> **Your task**
From the first line through the last, transcribe the listing word for word.

> **Data for analysis**
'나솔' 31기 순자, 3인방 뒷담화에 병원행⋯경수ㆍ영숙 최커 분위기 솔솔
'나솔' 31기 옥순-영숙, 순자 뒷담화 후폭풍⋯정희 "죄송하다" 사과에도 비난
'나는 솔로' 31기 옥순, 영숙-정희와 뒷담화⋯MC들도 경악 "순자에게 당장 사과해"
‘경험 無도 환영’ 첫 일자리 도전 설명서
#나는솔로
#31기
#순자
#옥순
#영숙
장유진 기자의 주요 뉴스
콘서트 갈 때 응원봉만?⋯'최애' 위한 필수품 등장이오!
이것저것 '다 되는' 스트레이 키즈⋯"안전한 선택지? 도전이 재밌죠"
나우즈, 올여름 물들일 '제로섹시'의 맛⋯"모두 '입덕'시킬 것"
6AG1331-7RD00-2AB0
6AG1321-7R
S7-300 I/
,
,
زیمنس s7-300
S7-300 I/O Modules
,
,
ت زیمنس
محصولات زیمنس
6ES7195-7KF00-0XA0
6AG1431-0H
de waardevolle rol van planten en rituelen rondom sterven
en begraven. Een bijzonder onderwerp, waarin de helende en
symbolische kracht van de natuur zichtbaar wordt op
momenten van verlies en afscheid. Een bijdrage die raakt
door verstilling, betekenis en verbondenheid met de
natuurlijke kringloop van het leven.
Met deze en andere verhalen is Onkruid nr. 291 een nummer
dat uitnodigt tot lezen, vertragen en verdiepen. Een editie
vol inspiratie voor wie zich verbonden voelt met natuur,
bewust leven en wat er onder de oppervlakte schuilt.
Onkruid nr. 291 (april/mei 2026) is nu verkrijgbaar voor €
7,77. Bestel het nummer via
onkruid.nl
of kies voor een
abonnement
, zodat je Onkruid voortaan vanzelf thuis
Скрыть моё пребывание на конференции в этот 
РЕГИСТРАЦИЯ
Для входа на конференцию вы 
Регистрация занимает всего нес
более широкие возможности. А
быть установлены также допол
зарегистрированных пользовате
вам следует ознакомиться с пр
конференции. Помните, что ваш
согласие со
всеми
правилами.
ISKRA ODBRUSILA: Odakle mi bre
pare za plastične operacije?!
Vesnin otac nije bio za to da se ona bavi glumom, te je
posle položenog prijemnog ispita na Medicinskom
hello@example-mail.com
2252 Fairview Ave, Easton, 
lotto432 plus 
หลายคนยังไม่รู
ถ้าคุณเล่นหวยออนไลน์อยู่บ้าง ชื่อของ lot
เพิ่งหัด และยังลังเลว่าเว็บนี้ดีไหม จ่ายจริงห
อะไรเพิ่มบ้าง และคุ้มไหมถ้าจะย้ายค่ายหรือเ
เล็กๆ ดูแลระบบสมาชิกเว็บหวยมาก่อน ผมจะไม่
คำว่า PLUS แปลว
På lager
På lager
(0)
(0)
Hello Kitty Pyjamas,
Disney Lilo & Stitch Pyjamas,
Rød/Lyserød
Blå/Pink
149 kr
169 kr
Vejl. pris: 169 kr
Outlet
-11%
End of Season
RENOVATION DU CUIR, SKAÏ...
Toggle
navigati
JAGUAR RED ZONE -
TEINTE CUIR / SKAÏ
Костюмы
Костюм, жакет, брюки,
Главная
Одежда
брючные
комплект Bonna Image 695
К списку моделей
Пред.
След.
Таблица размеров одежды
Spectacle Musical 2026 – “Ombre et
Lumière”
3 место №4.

> **Exercise answer**
'나솔' 31기 순자, 3인방 뒷담화에 병원행⋯경수ㆍ영숙 최커 분위기 솔솔
'나솔' 31기 옥순-영숙, 순자 뒷담화 후폭풍⋯정희 "죄송하다" 사과에도 비난
'나는 솔로' 31기 옥순, 영숙-정희와 뒷담화⋯MC들도 경악 "순자에게 당장 사과해"
‘경험 無도 환영’ 첫 일자리 도전 설명서
#나는솔로
#31기
#순자
#옥순
#영숙
장유진 기자의 주요 뉴스
콘서트 갈 때 응원봉만?⋯'최애' 위한 필수품 등장이오!
이것저것 '다 되는' 스트레이 키즈⋯"안전한 선택지? 도전이 재밌죠"
나우즈, 올여름 물들일 '제로섹시'의 맛⋯"모두 '입덕'시킬 것"
6AG1331-7RD00-2AB0
6AG1321-7R
S7-300 I/
,
,
زیمنس s7-300
S7-300 I/O Modules
,
,
ت زیمنس
محصولات زیمنس
6ES7195-7KF00-0XA0
6AG1431-0H
de waardevolle rol van planten en rituelen rondom sterven
en begraven. Een bijzonder onderwerp, waarin de helende en
symbolische kracht van de natuur zichtbaar wordt op
momenten van verlies en afscheid. Een bijdrage die raakt
door verstilling, betekenis en verbondenheid met de
natuurlijke kringloop van het leven.
Met deze en andere verhalen is Onkruid nr. 291 een nummer
dat uitnodigt tot lezen, vertragen en verdiepen. Een editie
vol inspiratie voor wie zich verbonden voelt met natuur,
bewust leven en wat er onder de oppervlakte schuilt.
Onkruid nr. 291 (april/mei 2026) is nu verkrijgbaar voor €
7,77. Bestel het nummer via
onkruid.nl
of kies voor een
abonnement
, zodat je Onkruid voortaan vanzelf thuis
Скрыть моё пребывание на конференции в этот 
РЕГИСТРАЦИЯ
Для входа на конференцию вы 
Регистрация занимает всего нес
более широкие возможности. А
быть установлены также допол
зарегистрированных пользовате
вам следует ознакомиться с пр
конференции. Помните, что ваш
согласие со
всеми
правилами.
ISKRA ODBRUSILA: Odakle mi bre
pare za plastične operacije?!
Vesnin otac nije bio za to da se ona bavi glumom, te je
posle položenog prijemnog ispita na Medicinskom
hello@example-mail.com
2252 Fairview Ave, Easton, 
lotto432 plus 
หลายคนยังไม่รู
ถ้าคุณเล่นหวยออนไลน์อยู่บ้าง ชื่อของ lot
เพิ่งหัด และยังลังเลว่าเว็บนี้ดีไหม จ่ายจริงห
อะไรเพิ่มบ้าง และคุ้มไหมถ้าจะย้ายค่ายหรือเ
เล็กๆ ดูแลระบบสมาชิกเว็บหวยมาก่อน ผมจะไม่
คำว่า PLUS แปลว
På lager
På lager
(0)
(0)
Hello Kitty Pyjamas,
Disney Lilo & Stitch Pyjamas,
Rød/Lyserød
Blå/Pink
149 kr
169 kr
Vejl. pris: 169 kr
Outlet
-11%
End of Season
RENOVATION DU CUIR, SKAÏ...
Toggle
navigati
JAGUAR RED ZONE -
TEINTE CUIR / SKAÏ
Костюмы
Костюм, жакет, брюки,
Главная
Одежда
брючные
комплект Bonna Image 695
К списку моделей
Пред.
След.
Таблица размеров одежды
Spectacle Musical 2026 – “Ombre et
Lumière”
3 место №4.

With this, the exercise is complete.